A bike rider tries to cross a flooded intersection near Sahara Avenue and Mojave Street after rainstorms hit the Las Vegas Valley on Tuesday, Sept. 11, 2012.

Rain, Flash Flooding, Rescues and Cleanup

A Knudson Middle School student hangs onto a tree after falling down and being dragged by  floodwater near Eastern and Sahara avenues, Sept. 11, 2012. Launch slideshow »

Flooding in Henderson: Aug. 22, 2012

A Henderson police officer blocks the eastbound roadway of Sunridge Heights Parkway between Seven Hills Drive and Coronado Center in Henderson Wednesday, August 22, 2012. Launch slideshow »

Flash Floods

Pedestrians wade across Craig Road near U.S. 95  after a powerful thunderstorm dumped three inches of rain in about 90 minutes in the northwest section of the city Wednesday, August 19, 2003. The torrential downpour caused flash flooding that swamped neighborhoods and trapped people in their cars. Launch slideshow »

The flash floods and heavy rains seen briefly Sunday on the east side of the Las Vegas Valley were merely a preview of what's to come.

Yes, Southern Nevada's monsoon season is imminent. With the season, heavy rainfall, thunderstorms, hail, flash floods, windstorms and more extreme weather conditions usually arrive. And with Las Vegas right in the path of a large amount of atmospheric moisture moving off the west coast of Mexico, residents throughout the valley could see monsoon conditions as soon as Wednesday, the National Weather Service says.

Southern Nevada’s monsoon season usually lasts from July to October. It is caused by tropical storms or hurricanes pushing huge amounts of moisture up through the Gulf of California.

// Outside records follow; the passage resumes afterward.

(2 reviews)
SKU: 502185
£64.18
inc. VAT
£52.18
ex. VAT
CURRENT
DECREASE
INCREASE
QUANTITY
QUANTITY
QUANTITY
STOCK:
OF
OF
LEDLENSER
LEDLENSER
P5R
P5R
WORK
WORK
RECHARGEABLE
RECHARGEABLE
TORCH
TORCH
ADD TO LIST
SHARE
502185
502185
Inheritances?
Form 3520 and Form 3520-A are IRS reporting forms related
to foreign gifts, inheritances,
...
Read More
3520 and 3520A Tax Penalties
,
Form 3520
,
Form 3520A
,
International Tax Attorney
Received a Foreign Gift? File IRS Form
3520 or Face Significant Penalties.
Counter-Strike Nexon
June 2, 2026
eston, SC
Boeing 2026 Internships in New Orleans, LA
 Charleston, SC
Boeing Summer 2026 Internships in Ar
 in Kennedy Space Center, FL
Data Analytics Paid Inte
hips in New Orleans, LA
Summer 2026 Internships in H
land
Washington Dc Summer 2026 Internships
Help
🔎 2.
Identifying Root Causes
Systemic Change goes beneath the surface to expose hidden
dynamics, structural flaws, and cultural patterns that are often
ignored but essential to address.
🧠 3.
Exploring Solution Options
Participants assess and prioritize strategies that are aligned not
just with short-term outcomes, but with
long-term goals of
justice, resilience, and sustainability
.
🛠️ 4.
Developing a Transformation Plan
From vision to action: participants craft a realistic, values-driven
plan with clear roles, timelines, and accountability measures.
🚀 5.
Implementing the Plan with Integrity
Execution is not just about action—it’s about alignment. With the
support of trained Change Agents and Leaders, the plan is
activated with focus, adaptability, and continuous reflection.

The moisture is channeled through mountain ranges into the American Southwest, where it is converted into the type of huge thunderclouds seen Sunday throughout Henderson and east Las Vegas.

A tropical storm moving Monday off the coast of Mexico could lead to monsoon conditions as early as Wednesday, said Ryan Metzger, a National Weather Service meteorologist. At such an early state, it's difficult to tell how severe the storm will be, but Metzger said this type of weather behavior was typical for early July.

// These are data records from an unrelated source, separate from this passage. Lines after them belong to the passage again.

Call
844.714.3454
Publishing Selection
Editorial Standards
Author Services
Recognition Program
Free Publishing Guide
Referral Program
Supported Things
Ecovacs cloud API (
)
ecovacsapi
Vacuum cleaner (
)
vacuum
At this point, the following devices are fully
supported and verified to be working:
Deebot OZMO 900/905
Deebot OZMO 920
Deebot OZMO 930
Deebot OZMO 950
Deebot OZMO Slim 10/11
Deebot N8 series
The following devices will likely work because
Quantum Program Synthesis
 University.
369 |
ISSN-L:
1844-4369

One of Metzger's main concerns with monsoon-driven storms is the strong potential for flash floods. Because Las Vegas is in a valley, and with much of the ground covered by asphalt, excess water can quickly overwhelm and flood low-lying areas, Metzger said.

Flash flooding can prove deadly. At least two deaths in the 2012 monsoon season were related to drowning in flood-control channels. In August, Green Valley High School student William Mootz, 17, drowned in a flood-control channel, where floodwaters were racing at more than 5,000 cubic feet per second, after putting his foot in the water and being swept away.

Another man drowned after attempting to move a piece of equipment from a flood-control area during a monsoon rainstorm.

Both incidents are evidence to stay away from the channels during the monsoon season, Metzger said.

"When it's raining out, the flood-control channels fill very quickly and the water is moving very quickly," Metzger said. "It's definitely a place to avoid."

Driving can also be difficult during monsoon storms, he said.

"Roads have a lot of oil and rubber built up, so when the water hits, it becomes pretty slippery," he said. "It's definitely a hazard until that gets washed off."

Metzger said other concerns with monsoon season include hail, windstorms and lightning strikes. A windstorm last week in North Las Vegas destroyed around 15 trees and damaged several cars, and authorities blame the current wildfire raging through Mount Charleston on a lightning strike.

Monsoons do have a benefit — the season provides a significant portion of the region's yearly rainfall, Metzger said.

"We get a big chunk of our average rainfall during the monsoon season, which is definitely important to the climate," he said.

On average, Las Vegas receives around an inch of rain during monsoon season, but the number can easily fluctuate — in 1984, the National Weather Service recorded 4.16 inches of rain at one location over the course of the monsoon season.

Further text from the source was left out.